When #transparency Matters More Than Labels
I’ve never been the type of person who fears #Relationships without strings.
Casual connections don’t scare me. Emotional intimacy without romantic commitment doesn’t scare me. What does unsettle me is when someone isn’t honest about what they want (with me or with themselves.)
Recently, I got involved with someone I genuinely liked. We’ll call him Cole. And from the beginning, I tried to be upfront about who I was: an atheist, someone who doesn’t want biological children, someone who values honesty even more than commitment. He assured me none of that bothered him. He said it three separate times, actually.
But beneath those reassurances sat unspoken truths (truths he didn’t share until everything was already unraveling.)
One evening, out of nowhere, he told me he had been intentionally avoiding messaging me. Not because he was busy, not because he needed space, but because he was bothered by the very things he claimed didn’t matter. Suddenly my lack of #Religion (which wasn’t a problem before) became the center of his discomfort. My disinterest in #Motherhood miraculously turned into something he had secretly struggled with the entire time.

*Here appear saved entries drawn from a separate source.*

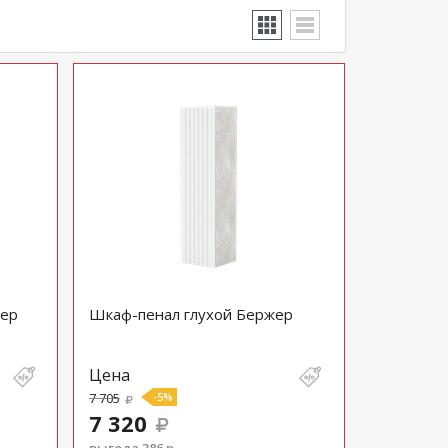
жер
Шкаф-пенал глухой Бержер
Цена
7 705
-5%
7 320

It was jarring. Not because he felt differently, but because he never said it.
Because he let me believe something that wasn’t real.

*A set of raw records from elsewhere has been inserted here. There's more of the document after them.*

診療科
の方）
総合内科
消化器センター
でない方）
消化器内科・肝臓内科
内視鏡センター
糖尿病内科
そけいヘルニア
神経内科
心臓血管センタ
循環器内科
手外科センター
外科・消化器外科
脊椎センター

Then came the line that told me everything I needed to know: “If I wasn’t interested in you, I would’ve just ghosted you.”
I remember feeling a weird sense of disorientation, like he was offering that as some kind of comfort. As if the bare minimum (not disappearing) was meant to reassure me.

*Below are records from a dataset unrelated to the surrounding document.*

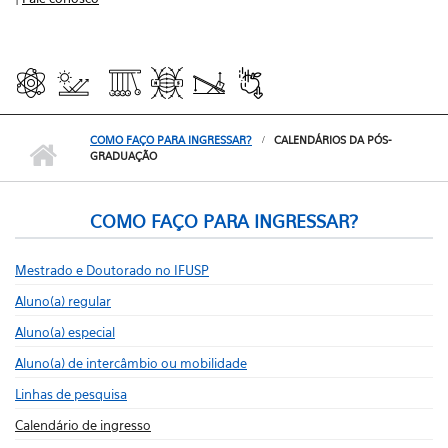
COMO FAÇO PARA INGRESSAR?
CALENDÁRIOS DA PÓS-
GRADUAÇÃO
COMO FAÇO PARA INGRESSAR?
Mestrado e Doutorado no IFUSP
Aluno(a) regular
Aluno(a) especial
Aluno(a) de intercâmbio ou mobilidade
Linhas de pesquisa
Calendário de ingresso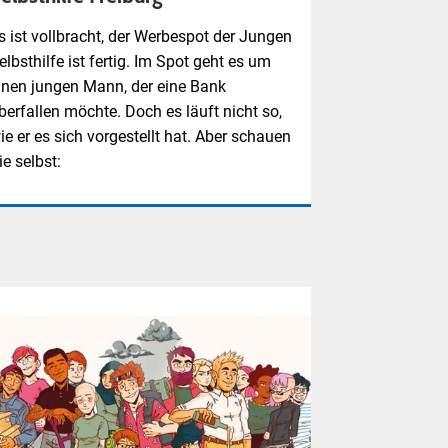
s ist vollbracht, der Werbespot der Jungen
elbsthilfe ist fertig. Im Spot geht es um
inen jungen Mann, der eine Bank
berfallen möchte. Doch es läuft nicht so,
ie er es sich vorgestellt hat. Aber schauen
ie selbst:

Of course, ironically, he soon began ghosting anyway.
When he finally resurfaced, it was with:
“I just need a break. I’m not ready for a relationship.”
It’s a familiar excuse. It’s gentle enough to soften guilt, vague enough to avoid accountability. But by then, the damage wasn’t the lack of commitment; it was the lack of transparency.
I’ve had casual relationships that were healthier and more emotionally stable than this one, because they were built on honesty. I’ve been in non-romantic intimate relationships that thrived simply because all parties were clear about expectations. But this? This was a slow erosion of trust disguised as politeness, wrapped in half-truths, and delivered only when silence became too heavy to maintain.
What made it more complicated was that faith suddenly entered the conversation. This was not something he lived consistently, but as something he used to justify withdrawing. He spoke about Christian values while simultaneously doing things his own faith would call dishonest, selfish, or irresponsible. As an atheist, I don’t judge people for their beliefs, but I do notice when someone’s actions don’t match the moral framework they claim to follow.
In the end, I wasn’t angry that he wasn’t ready. I wasn’t angry that our values didn’t align. What hurt was that he didn’t trust me enough to be straightforward.
Relationships (romantic, casual, or undefined) all rely on the same foundation: transparency. We deserve the truth, even if it’s uncomfortable. Especially if it’s uncomfortable. Being upfront doesn’t guarantee a relationship will last, but avoiding honesty guarantees it won’t be healthy.
What I learned from this experience is simple: I don’t need commitment from someone. But I do need clarity.
I don’t need someone to share my beliefs. But I do need their actions to match their words. And I don’t need perfection. I just need someone who respects me enough to tell the truth.
#Avoidance might feel easier in the moment, but it always ends in more hurt than honesty ever would. And while I walked away disappointed, I also walked away with something valuable: a renewed commitment to holding my boundaries, communicating openly, and refusing to make myself small for someone who isn’t ready to meet me with the same level of transparency.
If anything, this experience reaffirmed what I’ve known all along: Transparency isn’t just important: it’s the quiet backbone of every healthy connection.